I know the member for Frome raised the fact that there is a very late entry of amendments. I am not responsible for that, nor do I cast any negative aspersion on any others for that. I think with debates such as this it is inevitable, and we do need to remain, as members, nimble to be able to review and consider those matters. Some will want to confer with people whom they have sought advice from on these matters during the debate, and I respect that.
When I ask members to consider the bill for a second time, if that is successful, I would propose that we would go to clause 1 and then adjourn further consideration. I am proposing that this will be after question time tomorrow at the earliest, to enable members to digest what has been presented, not only tonight in the contributions but also in the amendments that we now have, and apparently a few more are coming.
I have heard a number of members indicate that they will support the bill unamended, and others say that they will not support the bill whatever happens in any amendment and therefore will not support the second reading. I would urge members to consider supporting the second reading. A good number of you have indicated that you will do that, because you are interested in developing some discussion and dialogue as to the resolution of in some way advancing 21st century termination law.

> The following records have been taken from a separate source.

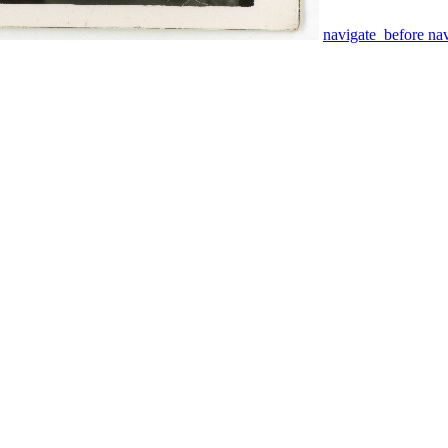
navigate_before
na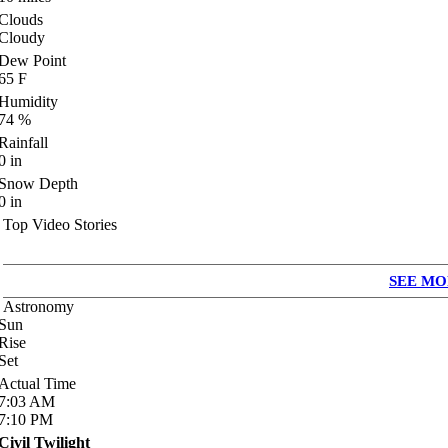
Clouds
Cloudy
Dew Point
65
F
Humidity
74
%
Rainfall
0
in
Snow Depth
0
in
Top Video Stories
SEE MO
Astronomy
Sun
Rise
Set
Actual Time
7:03
AM
7:10
PM
Civil Twilight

It may not come to pass, but I would urge members to support the second reading to facilitate that, because unfortunately this is one of those situations where it is actually black and white—not the issue, but the reality is that after 51 years we have a bill before us that it seems has universal agreement that it needs to be modernised, decriminalised, however you want to put it. There is a process for a number of things that people are not unhappy with and they see the merit in advancing, but there are aspects of it that could frustrate or undermine their view of being able to support any amendment at all.
So we are either back in 1969, with aspects that are really resulting in South Australian women having to go and seek terminations interstate, to be able to avail themselves of law reform structures that are all around the country but not here; some may be of the view that that might be bad luck or, and I am of this view, it is important for us to deal with this hard issue and to be able to bring us into some kind of 21st century management of this issue.
I would not have brought the bill through the institute or brought it to this parliament if I did not think it was important that we address it. It is not easy; I totally understand that. Comments have been made tonight about trying to keep debate dignified. It has been unpleasant. I have received a number of descriptions myself, which I have acknowledged. I do not like it myself. I think I am pretty tough in politics, but it is not pleasant. I think someone described in their contribution tonight that they or somebody in their conversation had been described with 'zealotry'. Again, this does not help. Abuse or personal reflection on somebody as to their view on a matter does not assist this resolution.
We do need to be able to consider whether we fundamentally want to bring the structure surrounding the prescription of termination into the 21st century or whether we are going to leave it in 1969. I would urge members to support the second reading and let us explore some of those pressing issues that have been raised by many of you, which I acknowledge and which I am more than happy to work with you to explore. With that, I commend the bill for that consideration.
Bill read a second time.
Committee Stage
In committee.
Clause 1.
The Hon. V.A. CHAPMAN: I move that the committee report progress.
Progress reported; committee to sit again.